Interventions only if there is risk
The endocrinologist Christa Flück has been treating children with a variation in sexual characteristics for years. When newborns have atypical genitals, she examines the child’s hormones and genes. Intervention only occurs when there is a risk.
“In the neonatal screening, which is done with every baby, you can see that the child has a so-called adrenogenital syndrome,” says Flück as an example. This diagnosis can be made within 48 hours. The child needs hormone treatment or it will die.
“There’s hardly anything else you need if the external genitals don’t lean too much in the male direction and the baby can urinate and pass stool.” If this doesn’t work, surgical intervention may be necessary.
Council of States adopts directive motion
The mother of the intersex child is relieved that the issue has reached politics. But the directive motion adopted by the Council of States is inadequate. «Guidelines are recommendations. That’s not enough, you don’t have to adhere to guidelines.”

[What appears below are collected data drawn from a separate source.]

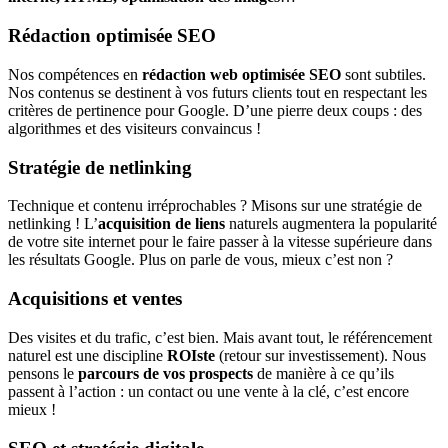
Rédaction optimisée SEO
Nos compétences en
rédaction web optimisée SEO
sont subtiles.
Nos contenus se destinent à vos futurs clients tout en respectant les
critères de pertinence pour Google. D’une pierre deux coups : des
algorithmes et des visiteurs convaincus !
Stratégie de netlinking
Technique et contenu irréprochables ? Misons sur une stratégie de
netlinking ! L’
acquisition de liens
naturels augmentera la popularité
de votre site internet pour le faire passer à la vitesse supérieure dans
les résultats Google. Plus on parle de vous, mieux c’est non ?
Acquisitions et ventes
Des visites et du trafic, c’est bien. Mais avant tout, le référencement
naturel est une discipline
ROIste
(retour sur investissement). Nous
pensons le
parcours de vos prospects
de manière à ce qu’ils
passent à l’action : un contact ou une vente à la clé, c’est encore
mieux !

Christa Flück, on the other hand, supports the motion. As a representative of Switzerland at the European level, she worked with colleagues on issues relating to the treatment of intersex children. “There are of course still many questions that remain unresolved,” says Flück.
Social discussion needed
Paul Hoff is president of the medical profession’s central ethics committee. There is a good chance that the ethics committee will soon develop guidelines for dealing with intersex children. This is about providing assistance that must include social and ethical discussion.
“Decisions about whether or not to have an operation on a small child. “That affects the rest of a person’s life,” says Hoff.
Everyone is involved in the guidelines. Also parents with their intersex child. In doing so, they would have achieved a goal: a social debate about how to deal with children who deviate from the norm.